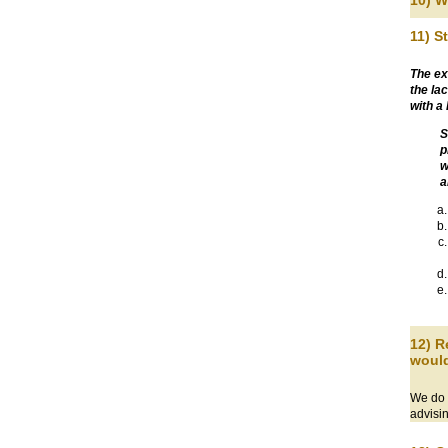
10) W
11) S
The ex
the la
with a
S
p
w
a
12) R
would
We do a
advisi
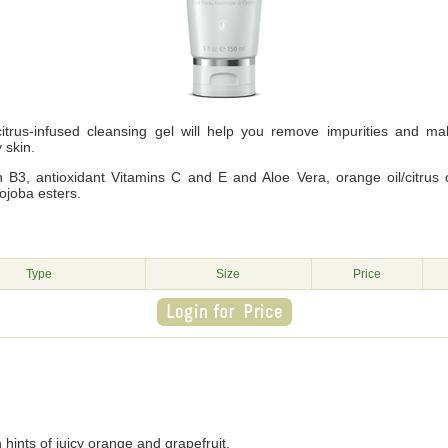
itrus-infused cleansing gel will help you remove impurities and m
y skin.
 B3, antioxidant Vitamins C and E and Aloe Vera, orange oil/citrus oils
ojoba esters.
g
Type
Size
Price
 hints of juicy orange and grapefruit.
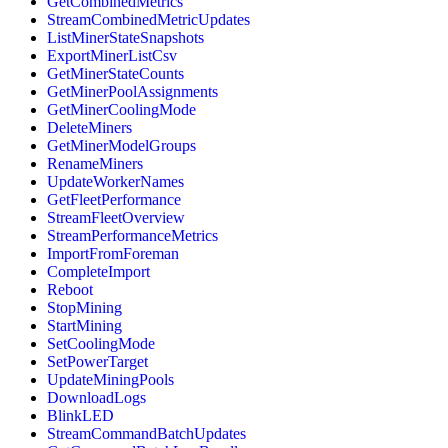
GetCombinedMetrics
StreamCombinedMetricUpdates
ListMinerStateSnapshots
ExportMinerListCsv
GetMinerStateCounts
GetMinerPoolAssignments
GetMinerCoolingMode
DeleteMiners
GetMinerModelGroups
RenameMiners
UpdateWorkerNames
GetFleetPerformance
StreamFleetOverview
StreamPerformanceMetrics
ImportFromForeman
CompleteImport
Reboot
StopMining
StartMining
SetCoolingMode
SetPowerTarget
UpdateMiningPools
DownloadLogs
BlinkLED
StreamCommandBatchUpdates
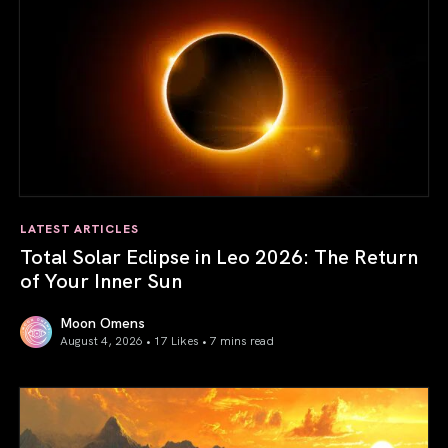
LATEST ARTICLES
Total Solar Eclipse in Leo 2026: The Return
of Your Inner Sun
Moon Omens
August 4, 2026 • 17 Likes •
7 mins read
Total Solar Eclipse in Leo 2026: The Return of Your Inner 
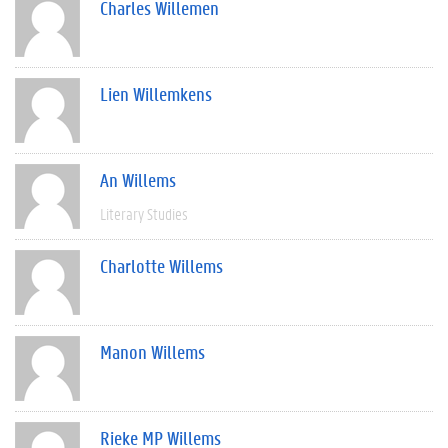
Charles Willemen
Lien Willemkens
An Willems
Literary Studies
Charlotte Willems
Manon Willems
Rieke MP Willems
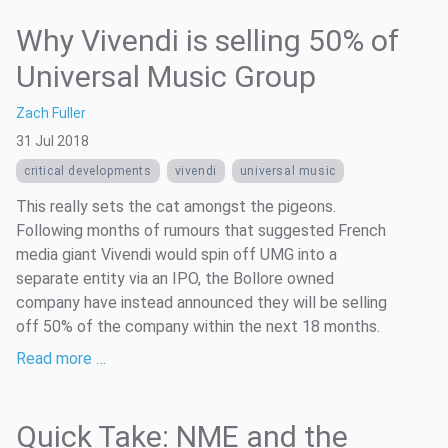
Why Vivendi is selling 50% of
Universal Music Group
Zach Fuller
31 Jul 2018
critical developments
vivendi
universal music
This really sets the cat amongst the pigeons.
Following months of rumours that suggested French
media giant Vivendi would spin off UMG into a
separate entity via an IPO, the Bollore owned
company have instead announced they will be selling
off 50% of the company within the next 18 months.
Read more …
Quick Take: NME and the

□ □ □ □ □ □ □

• PROBLEM DETAILS: Line for line, retype the material exactly, omitting any pictures.

• ANSWER TO THIS PROBLEM:
10) W
11) S
The ex
the la
with a
S
p
w
a
12) R
would
We do a
advisi
itrus-infused cleansing gel will help you remove impurities and m
y skin.
 B3, antioxidant Vitamins C and E and Aloe Vera, orange oil/citrus oils
ojoba esters.
g
Type
Size
Price
 hints of juicy orange and grapefruit.
GetCombinedMetrics
StreamCombinedMetricUpdates
ListMinerStateSnapshots
ExportMinerListCsv
GetMinerStateCounts
GetMinerPoolAssignments
GetMinerCoolingMode
DeleteMiners
GetMinerModelGroups
RenameMiners
UpdateWorkerNames
GetFleetPerformance
StreamFleetOverview
StreamPerformanceMetrics
ImportFromForeman
CompleteImport
Reboot
StopMining
StartMining
SetCoolingMode
SetPowerTarget
UpdateMiningPools
DownloadLogs
BlinkLED
StreamCommandBatchUpdates
LATEST ARTICLES
Total Solar Eclipse in Leo 2026: The Return
of Your Inner Sun
Moon Omens
August 4, 2026 • 17 Likes •
7 mins read
Total Solar Eclipse in Leo 2026: The Return of Your Inner 
Charles Willemen
Lien Willemkens
An Willems
Literary Studies
Charlotte Willems
Manon Willems
Rieke MP Willems
Why Vivendi is selling 50% of
Universal Music Group
Zach Fuller
31 Jul 2018
critical developments
vivendi
universal music
This really sets the cat amongst the pigeons.
Following months of rumours that suggested French
media giant Vivendi would spin off UMG into a
separate entity via an IPO, the Bollore owned
company have instead announced they will be selling
off 50% of the company within the next 18 months.
Read more …
Quick Take: NME and the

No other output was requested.